Pour en revenir aux élèves, le problème est différent. En effet, ce ne sont pas eux, premiers concernés, qui décident. D’abord, parce qu’ils n’ont pas droit à la parole, en tant que mineurs. Ensuite, il y a, comme partout et à tout âge, des amoureux de l’uniforme. Enfin, ceux qui le portent dans le monde du travail se sont engagés par contrat et savent que leur emploi induit directement son port. Dans le milieu scolaire, rien de cela, car le statut des élèves différe de celui des adultes.

« Chassez le naturel, il revient au galop ». Ici, le naturel, c’est l’élève-individu et tout ce qui le représente de façon unique. Le nier en lui enfilant un uniforme le fera vivre sous le boisseau, l’éteignoir. Quand bien même, par une quelconque bonne intention d’équité, de justice et d’égalité, pour se donner bonne conscience, on vêtirait chaque élève d’un uniforme seyant, élégant, raffiné et original, ce dernier ne tarderait pas à se manifester, sinon transparaître par tout ce qui le constitue dans sa globalité : ses rêves, ses échecs, ses réussites, ses difficultés, ses craintes, ses inhibitions, ses aspirations. Ou, à l’inverse, l’uniforme lui serait un retranchement, un refuge.
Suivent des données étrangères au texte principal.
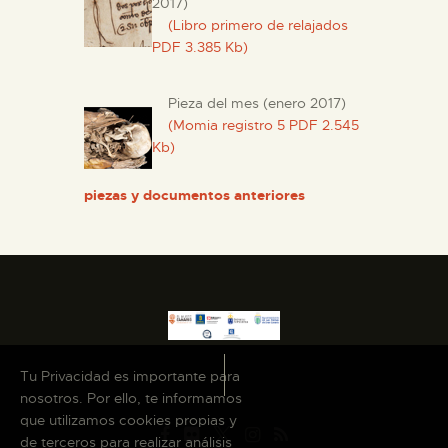
2017)
(Libro primero de relajados
PDF 3.385 Kb)
Pieza del mes (enero 2017)
(Momia registro 5 PDF 2.545
Kb)
piezas y documentos anteriores
Tu Privacidad es importante para
nosotros. Por ello, te informamos
que utilizamos cookies propias y
de terceros para realizar análisis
Nous sommes donc dans le leurre complet. Nous pensions gommer les différences - alors qu’il s’agit de n’en gommer aucune - et édulcorer, mieux, éliminer les situations problématiques, quand il est plus qu’urgent de mettre l’accent sur des aides appropriées, des modes d’éducation, de communication et d’enseignement à mettre en place, de nouveaux horizons, de nouvelles matières à découvrir. Nous en sommes loin.

En latin, persona signifie masque. On en trouve tant, de nos jours : dans des fêtes, des bals… masqués, en cent lieux où revivent, pour un instant, les traditions. Les masques du théâtre permettaient d’amplifier la voix, le son. Derrière le masque, il y a une ou un inconnu rendu impersonnel.

Bas les masques. Méfions-nous de l’uniforme, s’il a pour unique objectif de gommer les inégalités, les différences, la simple réalité. De tout cela, rien n’est à masquer de façon artificielle, par un simple tour de passe-passe vestimentaire. Sinon, nous restons dans le paraître. Sans rien résoudre. Rétrograde.